Task instructions → From the entries below, copy every line that holds the word "banning".

[Material for this task Boundary: Start]

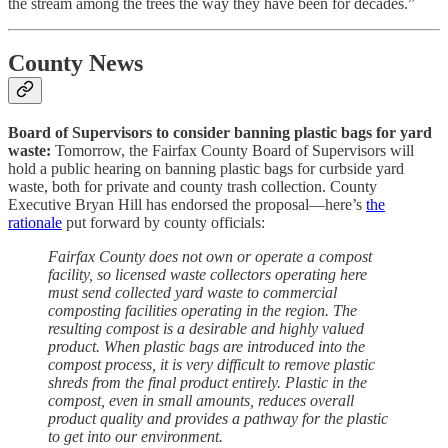
the stream among the trees the way they have been for decades.”
County News
Board of Supervisors to consider banning plastic bags for yard
waste:
Tomorrow, the Fairfax County Board of Supervisors will
hold a public hearing on banning plastic bags for curbside yard
waste, both for private and county trash collection. County
Executive Bryan Hill has endorsed the proposal—here’s
the
rationale
put forward by county officials:
Fairfax County does not own or operate a compost
facility, so licensed waste collectors operating here
must send collected yard waste to commercial
composting facilities operating in the region. The
resulting compost is a desirable and highly valued
product. When plastic bags are introduced into the
compost process, it is very difficult to remove plastic
shreds from the final product entirely. Plastic in the
compost, even in small amounts, reduces overall
product quality and provides a pathway for the plastic
to get into our environment.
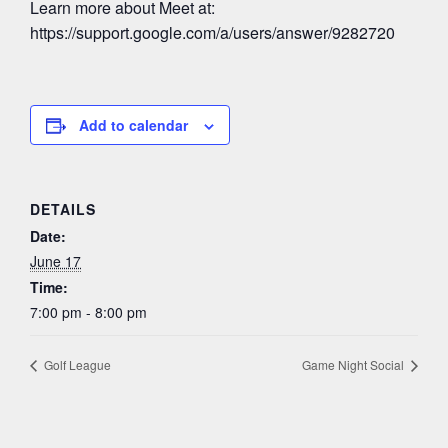
Learn more about Meet at:
https://support.google.com/a/users/answer/9282720
Add to calendar
DETAILS
Date:
June 17
Time:
7:00 pm - 8:00 pm
Golf League
Game Night Social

[Material for this task Boundary: End]

Response for this exercise →
Board of Supervisors to consider banning plastic bags for yard
hold a public hearing on banning plastic bags for curbside yard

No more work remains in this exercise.